India’s GDP growth rebounds to 6.2% in Q3FY25, full-year forecast raised to 6.5%
New Delhi: India’s real GDP grew by 6.2% in the third quarter (Q3) of FY25, Business Standard reported citing data released by the National Statistics Office (NSO) under the Ministry of Statistics and Programme Implementation (MoSPI) on Friday.
This marks a recovery from the previous quarter when GDP growth had plunged to a seven-quarter low of 5.4%, falling significantly below expectations.
The rebound was driven by strong rural demand, aided by favourable monsoon conditions, alongside higher government spending.
Among sectors, construction posted the highest growth at 8.6%, followed by financial, real estate, and professional services at 7.2%, and trade, hotels, transport, communication, and broadcasting-related services at 6.4%.
Private final consumption expenditure increased by 7.6%, indicating a revival in consumer spending.
Growth outlook revised upward
Following the improved Q3 performance, the government has raised its full-year real GDP growth projection for FY25 to 6.5%, up from the earlier estimate of 6.4%.
The economy has seen a gradual slowdown over recent quarters.
GDP growth stood at 8.6% in Q3FY24 before moderating to 7.6% in Q4FY24, 6.7% in Q1FY25, and 5.4% in Q2FY25.
The sharper-than-expected deceleration in Q2 had surprised many analysts.
GDP and inflation forecasts for FY26
The Reserve Bank of India (RBI) has forecast a 6.6% GDP growth rate for FY25, anticipating a stronger second half driven by rising agricultural and industrial output, as well as sustained rural demand.
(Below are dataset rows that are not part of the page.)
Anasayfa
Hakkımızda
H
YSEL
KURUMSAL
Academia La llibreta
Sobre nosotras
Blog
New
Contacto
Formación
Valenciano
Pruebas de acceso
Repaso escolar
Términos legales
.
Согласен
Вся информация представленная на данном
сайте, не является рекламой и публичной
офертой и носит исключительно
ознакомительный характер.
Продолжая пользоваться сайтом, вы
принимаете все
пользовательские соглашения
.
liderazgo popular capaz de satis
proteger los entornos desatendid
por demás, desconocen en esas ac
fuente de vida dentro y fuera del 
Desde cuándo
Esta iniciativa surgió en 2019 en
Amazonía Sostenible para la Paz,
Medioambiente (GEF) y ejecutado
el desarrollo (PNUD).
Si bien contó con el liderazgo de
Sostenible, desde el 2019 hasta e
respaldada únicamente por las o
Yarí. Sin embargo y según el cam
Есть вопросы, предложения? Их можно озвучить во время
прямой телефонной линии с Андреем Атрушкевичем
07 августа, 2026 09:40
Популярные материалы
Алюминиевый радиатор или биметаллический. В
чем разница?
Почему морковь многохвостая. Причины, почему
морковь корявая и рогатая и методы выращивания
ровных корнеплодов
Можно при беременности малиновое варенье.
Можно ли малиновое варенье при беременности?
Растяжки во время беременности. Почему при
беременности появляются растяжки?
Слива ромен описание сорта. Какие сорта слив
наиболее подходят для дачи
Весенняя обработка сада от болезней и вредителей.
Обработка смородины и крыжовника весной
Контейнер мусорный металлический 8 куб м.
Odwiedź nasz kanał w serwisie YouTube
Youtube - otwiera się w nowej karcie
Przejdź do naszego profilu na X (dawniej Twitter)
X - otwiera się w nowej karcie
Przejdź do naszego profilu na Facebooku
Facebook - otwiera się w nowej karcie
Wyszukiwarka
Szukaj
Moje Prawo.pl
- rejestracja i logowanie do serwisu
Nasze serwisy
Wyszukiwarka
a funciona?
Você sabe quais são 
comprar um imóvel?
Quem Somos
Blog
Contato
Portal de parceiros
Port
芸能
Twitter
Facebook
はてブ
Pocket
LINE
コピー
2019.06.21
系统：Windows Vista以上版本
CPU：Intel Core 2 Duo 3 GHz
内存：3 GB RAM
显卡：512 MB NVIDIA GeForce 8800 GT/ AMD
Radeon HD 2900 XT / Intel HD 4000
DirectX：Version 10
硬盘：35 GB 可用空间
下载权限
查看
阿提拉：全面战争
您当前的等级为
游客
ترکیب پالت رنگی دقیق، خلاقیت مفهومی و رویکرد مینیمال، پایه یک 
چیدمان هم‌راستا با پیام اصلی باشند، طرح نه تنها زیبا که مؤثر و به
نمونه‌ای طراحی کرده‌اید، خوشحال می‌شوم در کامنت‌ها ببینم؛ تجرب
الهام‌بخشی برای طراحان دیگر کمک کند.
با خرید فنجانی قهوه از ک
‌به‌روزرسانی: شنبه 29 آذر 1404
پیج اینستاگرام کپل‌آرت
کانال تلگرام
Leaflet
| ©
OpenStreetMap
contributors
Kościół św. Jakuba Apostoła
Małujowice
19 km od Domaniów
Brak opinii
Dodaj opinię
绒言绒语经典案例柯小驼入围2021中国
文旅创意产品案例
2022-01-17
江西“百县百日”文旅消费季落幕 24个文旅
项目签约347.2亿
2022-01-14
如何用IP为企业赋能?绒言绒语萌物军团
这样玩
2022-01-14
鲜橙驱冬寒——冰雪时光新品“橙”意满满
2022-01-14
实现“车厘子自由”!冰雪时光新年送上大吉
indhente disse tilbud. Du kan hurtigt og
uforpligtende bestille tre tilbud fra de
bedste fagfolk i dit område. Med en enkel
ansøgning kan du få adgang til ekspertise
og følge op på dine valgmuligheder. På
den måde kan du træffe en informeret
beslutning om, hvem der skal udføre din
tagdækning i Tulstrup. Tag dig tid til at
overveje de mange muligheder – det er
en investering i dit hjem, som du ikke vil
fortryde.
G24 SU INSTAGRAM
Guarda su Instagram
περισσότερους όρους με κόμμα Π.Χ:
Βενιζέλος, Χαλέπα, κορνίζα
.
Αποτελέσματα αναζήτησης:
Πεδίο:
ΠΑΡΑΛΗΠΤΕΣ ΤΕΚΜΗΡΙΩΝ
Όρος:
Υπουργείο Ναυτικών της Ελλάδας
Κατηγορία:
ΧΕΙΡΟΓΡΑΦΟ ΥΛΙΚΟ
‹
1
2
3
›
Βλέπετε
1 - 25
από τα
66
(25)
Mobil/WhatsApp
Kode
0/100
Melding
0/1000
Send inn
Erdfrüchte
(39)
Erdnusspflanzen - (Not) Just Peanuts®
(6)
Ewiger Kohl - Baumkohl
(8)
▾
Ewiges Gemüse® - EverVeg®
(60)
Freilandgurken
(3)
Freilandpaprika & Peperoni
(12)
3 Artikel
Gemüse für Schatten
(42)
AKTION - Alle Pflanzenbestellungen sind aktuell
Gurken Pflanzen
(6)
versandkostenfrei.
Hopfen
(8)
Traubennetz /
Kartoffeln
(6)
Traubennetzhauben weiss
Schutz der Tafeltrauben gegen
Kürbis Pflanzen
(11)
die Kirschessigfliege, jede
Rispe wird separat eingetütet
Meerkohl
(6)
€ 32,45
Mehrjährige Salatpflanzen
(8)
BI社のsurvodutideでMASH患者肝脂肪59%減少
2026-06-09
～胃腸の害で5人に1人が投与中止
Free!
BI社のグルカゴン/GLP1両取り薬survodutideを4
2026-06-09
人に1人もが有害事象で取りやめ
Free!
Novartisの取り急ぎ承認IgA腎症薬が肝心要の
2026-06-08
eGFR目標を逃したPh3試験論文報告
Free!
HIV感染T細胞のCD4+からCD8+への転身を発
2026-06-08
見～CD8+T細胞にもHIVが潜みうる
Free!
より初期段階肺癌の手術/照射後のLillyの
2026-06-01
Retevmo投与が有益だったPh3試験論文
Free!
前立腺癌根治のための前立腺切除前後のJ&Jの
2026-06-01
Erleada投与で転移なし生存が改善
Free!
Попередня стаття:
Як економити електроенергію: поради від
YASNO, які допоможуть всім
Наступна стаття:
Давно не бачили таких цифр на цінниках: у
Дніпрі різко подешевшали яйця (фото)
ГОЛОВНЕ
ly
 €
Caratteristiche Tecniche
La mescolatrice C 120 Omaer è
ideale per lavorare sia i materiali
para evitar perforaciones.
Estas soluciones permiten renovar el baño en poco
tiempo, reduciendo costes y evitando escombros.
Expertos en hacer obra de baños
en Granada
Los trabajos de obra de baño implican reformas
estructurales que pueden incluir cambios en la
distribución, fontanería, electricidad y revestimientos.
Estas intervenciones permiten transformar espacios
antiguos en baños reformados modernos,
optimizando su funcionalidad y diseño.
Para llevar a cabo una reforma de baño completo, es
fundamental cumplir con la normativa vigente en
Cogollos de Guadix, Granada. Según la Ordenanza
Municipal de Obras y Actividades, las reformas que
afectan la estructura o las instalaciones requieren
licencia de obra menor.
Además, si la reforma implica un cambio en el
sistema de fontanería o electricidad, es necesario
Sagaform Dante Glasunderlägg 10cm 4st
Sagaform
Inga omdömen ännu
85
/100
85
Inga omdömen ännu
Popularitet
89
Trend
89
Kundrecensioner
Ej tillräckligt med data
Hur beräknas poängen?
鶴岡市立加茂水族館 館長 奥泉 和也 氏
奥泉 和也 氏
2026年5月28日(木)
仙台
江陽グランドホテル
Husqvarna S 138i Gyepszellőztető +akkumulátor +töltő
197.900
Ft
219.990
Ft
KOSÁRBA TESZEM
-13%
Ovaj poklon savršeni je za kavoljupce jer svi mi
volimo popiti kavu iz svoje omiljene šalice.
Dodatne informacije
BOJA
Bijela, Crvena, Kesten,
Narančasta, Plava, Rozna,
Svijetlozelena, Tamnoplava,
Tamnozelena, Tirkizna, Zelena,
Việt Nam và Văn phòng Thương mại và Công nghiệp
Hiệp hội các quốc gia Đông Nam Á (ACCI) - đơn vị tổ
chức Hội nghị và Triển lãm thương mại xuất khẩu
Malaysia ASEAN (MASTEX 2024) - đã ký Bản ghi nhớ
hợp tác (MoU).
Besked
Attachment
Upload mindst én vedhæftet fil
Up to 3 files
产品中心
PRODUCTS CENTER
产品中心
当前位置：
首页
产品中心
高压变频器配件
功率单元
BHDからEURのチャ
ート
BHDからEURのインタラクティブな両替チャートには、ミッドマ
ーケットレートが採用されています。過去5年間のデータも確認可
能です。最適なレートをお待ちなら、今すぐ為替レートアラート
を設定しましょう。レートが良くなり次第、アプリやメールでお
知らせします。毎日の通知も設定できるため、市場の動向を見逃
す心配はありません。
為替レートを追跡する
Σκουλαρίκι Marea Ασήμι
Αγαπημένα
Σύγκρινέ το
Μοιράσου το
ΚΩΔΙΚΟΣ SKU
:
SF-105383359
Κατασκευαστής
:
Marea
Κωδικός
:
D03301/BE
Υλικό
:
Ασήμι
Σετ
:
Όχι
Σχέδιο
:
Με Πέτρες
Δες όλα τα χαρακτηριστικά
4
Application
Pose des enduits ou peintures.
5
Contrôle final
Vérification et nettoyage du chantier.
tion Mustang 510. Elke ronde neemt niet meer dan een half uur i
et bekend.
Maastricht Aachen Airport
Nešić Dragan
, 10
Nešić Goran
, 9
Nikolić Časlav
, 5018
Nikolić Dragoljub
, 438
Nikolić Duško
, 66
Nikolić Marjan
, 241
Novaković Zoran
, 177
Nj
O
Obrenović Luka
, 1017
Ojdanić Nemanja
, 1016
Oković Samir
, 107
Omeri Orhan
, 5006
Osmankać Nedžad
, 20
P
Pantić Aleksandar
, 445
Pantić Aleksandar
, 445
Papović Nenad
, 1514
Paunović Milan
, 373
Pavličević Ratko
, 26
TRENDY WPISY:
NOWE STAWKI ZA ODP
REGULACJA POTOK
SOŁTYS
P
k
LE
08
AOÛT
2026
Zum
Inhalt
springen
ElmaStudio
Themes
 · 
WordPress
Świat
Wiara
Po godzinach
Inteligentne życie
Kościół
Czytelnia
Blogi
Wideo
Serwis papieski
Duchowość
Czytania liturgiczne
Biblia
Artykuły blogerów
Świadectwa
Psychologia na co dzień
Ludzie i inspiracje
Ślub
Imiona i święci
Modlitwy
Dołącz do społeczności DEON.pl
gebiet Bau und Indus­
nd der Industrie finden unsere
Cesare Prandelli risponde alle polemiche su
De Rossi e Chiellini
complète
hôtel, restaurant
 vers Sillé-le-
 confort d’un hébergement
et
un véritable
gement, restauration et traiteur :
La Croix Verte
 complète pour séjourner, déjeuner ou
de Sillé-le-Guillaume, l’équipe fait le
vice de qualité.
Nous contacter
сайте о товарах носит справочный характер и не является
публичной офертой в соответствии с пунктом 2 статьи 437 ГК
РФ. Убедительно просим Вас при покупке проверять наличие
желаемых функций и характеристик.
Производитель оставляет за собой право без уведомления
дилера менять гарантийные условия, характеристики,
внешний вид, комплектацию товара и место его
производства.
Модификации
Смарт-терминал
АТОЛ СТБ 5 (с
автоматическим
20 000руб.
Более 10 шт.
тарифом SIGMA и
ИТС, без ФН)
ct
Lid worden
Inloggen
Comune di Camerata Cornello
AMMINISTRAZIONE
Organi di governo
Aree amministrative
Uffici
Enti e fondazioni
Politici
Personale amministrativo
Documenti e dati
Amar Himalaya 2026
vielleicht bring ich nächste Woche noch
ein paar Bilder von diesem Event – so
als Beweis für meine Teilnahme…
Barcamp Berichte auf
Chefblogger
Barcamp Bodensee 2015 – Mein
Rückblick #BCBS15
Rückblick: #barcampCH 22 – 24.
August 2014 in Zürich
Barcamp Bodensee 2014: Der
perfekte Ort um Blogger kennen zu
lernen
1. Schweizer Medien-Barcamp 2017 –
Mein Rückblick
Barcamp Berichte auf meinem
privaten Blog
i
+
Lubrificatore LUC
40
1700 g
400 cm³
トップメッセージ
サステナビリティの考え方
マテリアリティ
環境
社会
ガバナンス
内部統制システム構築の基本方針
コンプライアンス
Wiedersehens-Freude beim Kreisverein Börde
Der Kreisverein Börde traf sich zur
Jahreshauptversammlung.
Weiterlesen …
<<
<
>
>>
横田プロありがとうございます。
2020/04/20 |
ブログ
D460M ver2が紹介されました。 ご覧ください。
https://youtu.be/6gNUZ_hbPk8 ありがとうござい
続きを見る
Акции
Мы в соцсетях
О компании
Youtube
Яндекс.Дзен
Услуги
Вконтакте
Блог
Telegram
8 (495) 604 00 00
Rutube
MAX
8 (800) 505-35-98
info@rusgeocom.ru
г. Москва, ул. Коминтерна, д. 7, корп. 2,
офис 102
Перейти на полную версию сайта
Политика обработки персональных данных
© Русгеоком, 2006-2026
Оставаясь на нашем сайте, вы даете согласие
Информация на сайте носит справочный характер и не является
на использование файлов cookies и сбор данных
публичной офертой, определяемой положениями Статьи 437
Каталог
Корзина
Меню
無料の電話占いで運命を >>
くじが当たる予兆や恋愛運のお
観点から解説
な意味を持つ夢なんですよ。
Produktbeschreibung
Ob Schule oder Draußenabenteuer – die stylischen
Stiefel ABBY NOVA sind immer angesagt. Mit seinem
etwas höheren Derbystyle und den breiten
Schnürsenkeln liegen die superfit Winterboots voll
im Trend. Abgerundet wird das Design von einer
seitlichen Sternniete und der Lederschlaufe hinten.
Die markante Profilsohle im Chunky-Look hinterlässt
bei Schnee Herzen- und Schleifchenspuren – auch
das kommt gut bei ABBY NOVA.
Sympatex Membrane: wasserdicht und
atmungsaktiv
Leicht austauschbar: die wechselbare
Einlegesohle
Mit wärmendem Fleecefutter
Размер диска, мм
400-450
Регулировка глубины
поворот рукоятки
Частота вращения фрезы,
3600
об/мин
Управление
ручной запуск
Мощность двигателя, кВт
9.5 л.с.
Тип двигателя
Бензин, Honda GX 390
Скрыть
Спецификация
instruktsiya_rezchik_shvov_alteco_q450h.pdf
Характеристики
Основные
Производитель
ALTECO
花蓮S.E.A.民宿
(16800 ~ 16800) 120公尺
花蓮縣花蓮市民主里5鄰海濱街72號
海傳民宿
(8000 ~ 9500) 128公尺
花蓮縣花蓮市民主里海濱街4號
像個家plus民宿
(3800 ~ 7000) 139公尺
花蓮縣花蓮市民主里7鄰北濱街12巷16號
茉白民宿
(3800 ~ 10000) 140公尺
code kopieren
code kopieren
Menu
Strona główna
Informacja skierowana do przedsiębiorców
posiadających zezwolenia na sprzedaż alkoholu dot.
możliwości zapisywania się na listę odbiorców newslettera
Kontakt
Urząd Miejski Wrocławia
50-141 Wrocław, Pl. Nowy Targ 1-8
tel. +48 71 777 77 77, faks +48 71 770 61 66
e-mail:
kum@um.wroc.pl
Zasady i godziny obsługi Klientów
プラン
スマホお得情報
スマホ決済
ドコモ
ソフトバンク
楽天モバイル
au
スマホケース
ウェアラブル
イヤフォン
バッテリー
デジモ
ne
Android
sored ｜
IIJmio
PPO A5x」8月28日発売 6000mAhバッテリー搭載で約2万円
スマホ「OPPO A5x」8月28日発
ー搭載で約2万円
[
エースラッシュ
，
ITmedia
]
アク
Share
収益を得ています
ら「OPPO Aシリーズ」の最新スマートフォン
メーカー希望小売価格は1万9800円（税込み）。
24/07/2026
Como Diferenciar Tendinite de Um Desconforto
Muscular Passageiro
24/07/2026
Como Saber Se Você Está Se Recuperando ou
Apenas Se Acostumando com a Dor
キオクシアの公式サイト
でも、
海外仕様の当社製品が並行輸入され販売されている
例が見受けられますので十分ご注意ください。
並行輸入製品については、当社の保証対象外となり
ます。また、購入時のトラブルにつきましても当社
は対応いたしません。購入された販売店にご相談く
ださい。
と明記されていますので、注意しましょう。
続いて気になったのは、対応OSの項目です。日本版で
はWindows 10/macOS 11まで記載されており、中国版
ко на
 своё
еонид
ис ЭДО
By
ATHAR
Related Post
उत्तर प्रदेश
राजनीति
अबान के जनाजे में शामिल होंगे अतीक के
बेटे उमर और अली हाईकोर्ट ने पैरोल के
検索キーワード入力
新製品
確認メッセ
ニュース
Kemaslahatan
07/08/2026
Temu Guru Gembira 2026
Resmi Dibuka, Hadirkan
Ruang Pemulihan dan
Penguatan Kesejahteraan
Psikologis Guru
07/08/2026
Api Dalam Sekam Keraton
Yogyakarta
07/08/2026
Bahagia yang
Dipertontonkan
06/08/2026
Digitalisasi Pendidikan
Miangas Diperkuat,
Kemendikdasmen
The economy is expected to grow between 6.4% and 6.8% by the end of the fiscal year.
For FY26, the RBI projects GDP growth at 6.7%, with Q1FY26 growing at 6.7% (revised from 6.9%), Q2FY26 at 7% (revised from 7.3%), Q3FY26 at 6.5% and Q4FY26 at 6.5%.
However, these projections remain subject to risks, particularly in light of global uncertainties.
Former US President Donald Trump’s threats of imposing reciprocal tariffs on key trading partners, including India, could disrupt the country’s economic trajectory if implemented.
Further, monsoon performance will be crucial, as it directly affects food inflation and consumption patterns.
On the inflation front, the RBI has maintained its FY25 projection at 4.8%.
For FY26, it expects retail inflation (CPI) to average 4.2%, with Q1FY26 at 4.5% (revised from 4.6%), Q2FY26 at 4%, Q3FY26 at 3.8% and Q4FY26 at 4.2%.
RBI cuts repo rate for first time in two years
In a bid to support economic growth, the RBI’s Monetary Policy Committee (MPC) reduced the repo rate by 25 basis points to 6.25% in its February 5-7 meeting.
The unanimous decision, announced by RBI Governor Sanjay Malhotra, marks the first rate cut in two years.
Despite the move, the central bank maintained a ‘neutral’ stance, balancing inflation control with growth support.
PMI signals slowing private sector activity
India’s composite Purchasing Managers’ Index (PMI) declined to 57.7 in January 2025, a 14-month low, indicating a slowdown in private sector activity.
Services PMI dropped to 56.5, the lowest since November 2022, while manufacturing PMI rebounded to 57.7 from December’s 12-month low of 56.4. A PMI reading above 50 signals expansion, while below 50 indicates contraction.